Byline: CATRIONA WROTTESLEY

A HEADACHE is often given as an excuse not to have sex ... and women are seen as chief culprits.

But research shows it is young men who are most likely to get a sexual headache - and it's usually the real thing.

Neurologists in Germany have found that men in their early 20s are most prone to these headaches and about one per cent of the population suffers from them at least once in their lifetime. Before diagnosing a sexual headache, a doctor must rule out a cerebral lesion or some other disease as the cause.

Researchers Dr Achim Frese and Dr Stefan Evers, of the University of Munster, studied a group of more than 45 patients suffering from sexual headache.

They found that approximately three times more men than woman experienced sexual headache. The group most at risk of having their first attack was aged 20-25. The second age at which men were most likely to develop sexual headache was between 35 and 45.

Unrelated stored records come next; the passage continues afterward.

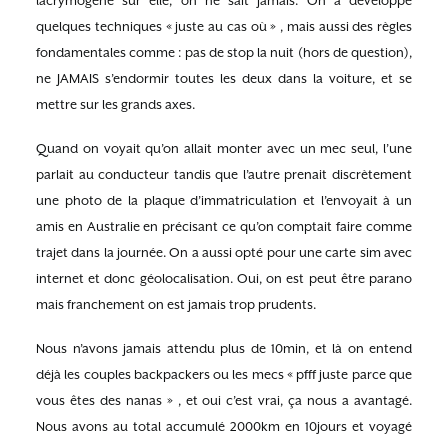
lacrymogène sur elle, on ne sait jamais. On a développé
quelques techniques « juste au cas où » , mais aussi des règles
fondamentales comme : pas de stop la nuit (hors de question),
ne JAMAIS s’endormir toutes les deux dans la voiture, et se
mettre sur les grands axes.
Quand on voyait qu’on allait monter avec un mec seul, l’une
parlait au conducteur tandis que l’autre prenait discrètement
une photo de la plaque d’immatriculation et l’envoyait à un
amis en Australie en précisant ce qu’on comptait faire comme
trajet dans la journée. On a aussi opté pour une carte sim avec
internet et donc géolocalisation. Oui, on est peut être parano
mais franchement on est jamais trop prudents.
Nous n’avons jamais attendu plus de 10min, et là on entend
déjà les couples backpackers ou les mecs « pfff juste parce que
vous êtes des nanas » , et oui c’est vrai, ça nous a avantagé.
Nous avons au total accumulé 2000km en 10jours et voyagé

Dr Frese said: "We found the vast majority of patients suffered from an explosive and very severe headache starting suddenly around the orgasm. The others suffered from a dull headache with the pain increasing more gradually before the orgasm.

"We don't know why more men suffer than women - with most other types of headache, women seem more prone to them.

"About half of our patients said that they could ease or prevent sexual headache by taking a more passive role during sexual activity. Is it possible that men are more active during sex? It's only a speculation. We don't yet know the answers."

Generally, the headache did not depend on special sex partners or special sexual habits.

Dr Frese said: "About half of the patients had realised that they could avoid some of the headache attacks by intensifying the sexual excitement more gradually. In most of the patients, specific treatment is not necessary as spontaneous remissions are common."

When treatment was necessary, some were prescribed preventive treatment such as betablockers (to prevent migraine) or indomethacin (painkiller) before sex.